CartPole-v1 CMA-ES Solution
This model provides a solution to the CartPole-v1 environment using CMA-ES (Covariance Matrix Adaptation Evolution Strategy), achieving perfect performance with a simple linear policy. The implementation demonstrates how evolutionary strategies can effectively solve classic control problems with minimal architecture complexity.
Training Convergence
Figure: Training convergence showing the mean fitness (episode length) across generations. The model achieves optimal performance (500 steps) within 3 generations.
Model Details
Model Description
This is a linear policy model for the CartPole-v1 environment that:
- Uses a simple weight matrix to map 4D state inputs to 2D action outputs
- Achieves optimal performance (500/500 steps) consistently
- Was optimized using CMA-ES, requiring only 3 generations for convergence
- Demonstrates sample-efficient learning for the CartPole balancing task
def get_action(self, observation):
observation = np.array(observation, dtype=np.float32)
action_scores = np.dot(observation, self.weights)
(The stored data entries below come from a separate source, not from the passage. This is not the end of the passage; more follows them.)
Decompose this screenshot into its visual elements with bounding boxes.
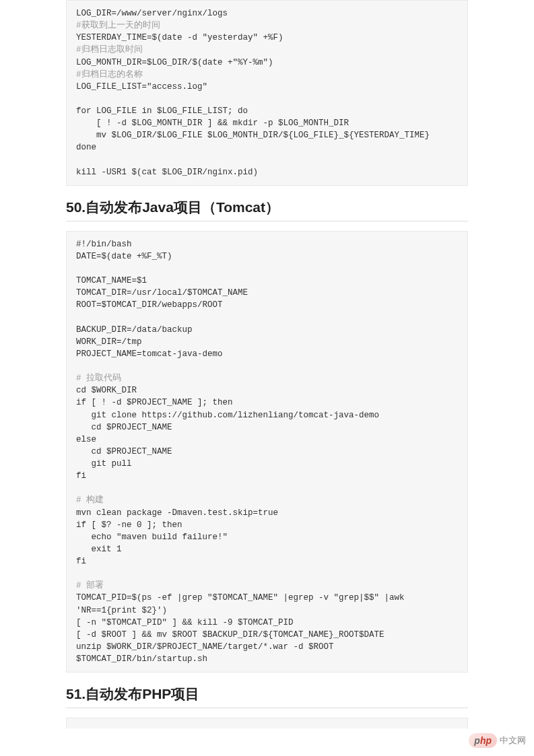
code-content: LOG_DIR=/www/server/nginx/logs #获取到上一天的时… [76,7,458,178]
code-block-tomcat-deploy: #!/bin/bash DATE=$(date +%F_%T) TOMCAT_N… [66,231,468,673]
code-content: #!/bin/bash DATE=$(date +%F_%T) TOMCAT_N… [76,238,458,665]
code-block-php-deploy [66,718,468,728]
section-heading-50: 50.自动发布Java项目（Tomcat） [66,198,468,221]
code-block-nginx-log: LOG_DIR=/www/server/nginx/logs #获取到上一天的时… [66,0,468,186]
section-heading-51: 51.自动发布PHP项目 [66,685,468,708]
action_scores += np.random.randn(*action_scores.shape) * 1e-5
return int(np.argmax(action_scores))
- Developed by: Niladri Das
- Model type: Linear Policy
- Language: Python
- License: MIT
- Finetuned from model: No (trained from scratch)
Model Sources
- Repository: https://github.com/bniladridas/cmaes-rl
- Hugging Face: https://huggingface.co/bniladridas/cartpole-cmaes
- Website: https://bniladridas.github.io/cmaes-rl/
Uses
Direct Use
The model is designed for:
- Solving the CartPole-v1 environment from Gymnasium
- Demonstrating CMA-ES optimization for RL tasks
- Serving as a baseline for comparison with other algorithms
- Educational purposes in evolutionary strategies
Out-of-Scope Use
The model should not be used for:
- Complex control tasks beyond CartPole
- Real-world robotics applications
- Tasks requiring non-linear policies
- Environments with partial observability
Bias, Risks, and Limitations
Technical Limitations
- Limited to CartPole-v1 environment
- Requires full state observation
- Linear policy architecture
- No transfer learning capability
- Environment-specific solution
Performance Limitations
- May not handle significant environment variations
- No adaptation to changing dynamics
- Limited by linear policy capacity
- Requires precise state information
Recommendations
Users should:
- Only use for CartPole-v1 environment
- Ensure full state observability
- Understand the limitations of linear policies
- Consider more complex architectures for other tasks
- Validate performance in their specific setup
How to Get Started with the Model
Method 1: Using the CMAESAgent Class
from model import CMAESAgent
# Load the model
agent = CMAESAgent.from_pretrained("bniladridas/cartpole-cmaes")
# Evaluate
mean_reward, std_reward = agent.evaluate(num_episodes=5)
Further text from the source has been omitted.